Guest post by Brooke Faulkner
Whether on a short or long-term assignment, expatriates should take advantage of all that Global Mobility has to offer. Being appointed to new locations can further your professional development, help bring the best professional practices to new places, and help your company expand its global network. This is all not to mention that on a personal fulfilment note, Global Mobility is a perfect opportunity to experience new cultures, meet new people, and learn new languages.
Businesses who appoint expats may know of the business advantages, and they may even know of the benefits of global mobility. However, there are side effects of global mobility, and a significant drawback of an appointed expat is that they may become lonely in their selected location.
An expat can alleviate this sense of loneliness by giving back to their new local community. An expat is in a very unique position to experience not only new cultures intimately, but potentially better business operations for their company. Giving back to your new community can make an expat feel less like a tourist and more of local.
Volunteer
Being an expat can be especially tough on families. Sometimes, duty stations will require you to leave your family behind and as a result, expats can become very lonely. However, things such as Skype and other video conferencing apps can alleviate some of these feelings of loneliness. In instances of an expat feeling isolated in a new region, volunteering can help you connect to your new community while helping to improve it.
Especially if you are an expat in a developing nation, there are many nonprofit organizations and social enterprises you can sign up with to make a difference in your area. While volunteering, you will meet new people, and may even make new friends from another culture. In fact, just by spending your downtime toward something productive and alongside other like-minded people, you can root yourself in the community and become more sociable — removing that sense of reclusiveness.
Not sure where to start? Many hospitals may be looking for help to facilitate their population-based health services, and if you live in a region where people are suffering from noncommunicable diseases, you can lend your services to make a difference in your new community. Volunteering is not only a great way of encouraging a positive global community, but you will meet new people and make new friends.

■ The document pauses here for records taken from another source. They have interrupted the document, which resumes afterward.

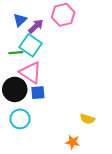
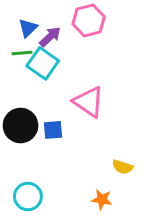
green line: (16, 53) -> (22, 53), moved
pink triangle: (31, 73) -> (89, 102), moved
cyan circle: (20, 119) -> (28, 196), moved

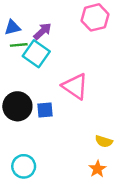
pink hexagon: (89, 20) -> (95, 17), moved
blue triangle: (28, 28) -> (12, 27), moved, turned 30
orange star: (102, 199) -> (98, 169), moved, turned 30

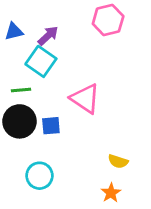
green line: (19, 45) -> (21, 90), moved
cyan circle: (24, 166) -> (39, 176), moved

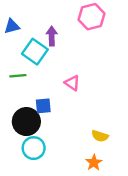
purple arrow: (48, 36) -> (52, 36), moved, turned -48
pink triangle: (85, 99) -> (72, 83), size x0.6
black circle: (20, 121) -> (26, 122), moved

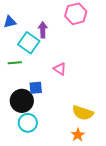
yellow semicircle: (100, 136) -> (83, 113), size x1.5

Spend Money in the Community
You may understand that small mom-and-pop stores benefit enormously from your business. Especially in developing nations, a vendor will appreciate you purchasing from them, as your money will go directly to them and their family. Buying locally not only supports local vendors, but will improve the local economy overall. It is essential in these instances to remember that no matter what amount of money you spend in your area, it will make a profound impact — especially to those in developing nations.
It is not hard to imagine that you will be a welcomed face if you have a reputation for spending money and time with local vendors and businesses. Spending locally is also an opportunity to make new friends, as local vendors and shops provide a more personalized service, and these businessmen and women will likely set aside time to converse with someone they appreciate. Get to know the local vendors in your new community and become a friendly face around town.
Help Your Fellow Expats
As an expat — now hopefully treated as a local resident as a result of your community contributions — you have the opportunity to help other expats feel at home in their new location. You know that a new expat may feel isolated just as you may have when starting out, so wouldn’t you want to make them feel included?
Show an expat who is new to the area the ropes and pay it forward by including them in your volunteer efforts. Make sure they understand the importance of local spending, and introduce them to vendors who you have become friends with by doing the same. With more and more people volunteering and spending locally, you’ll see improvements in the surrounding community.
It is easy to feel like you stick out like a sore thumb as an expat. You can also feel like you don’t belong in your new community — but local spending and volunteering can quickly take you from feeling like an outsider to being a friendly neighborhood face.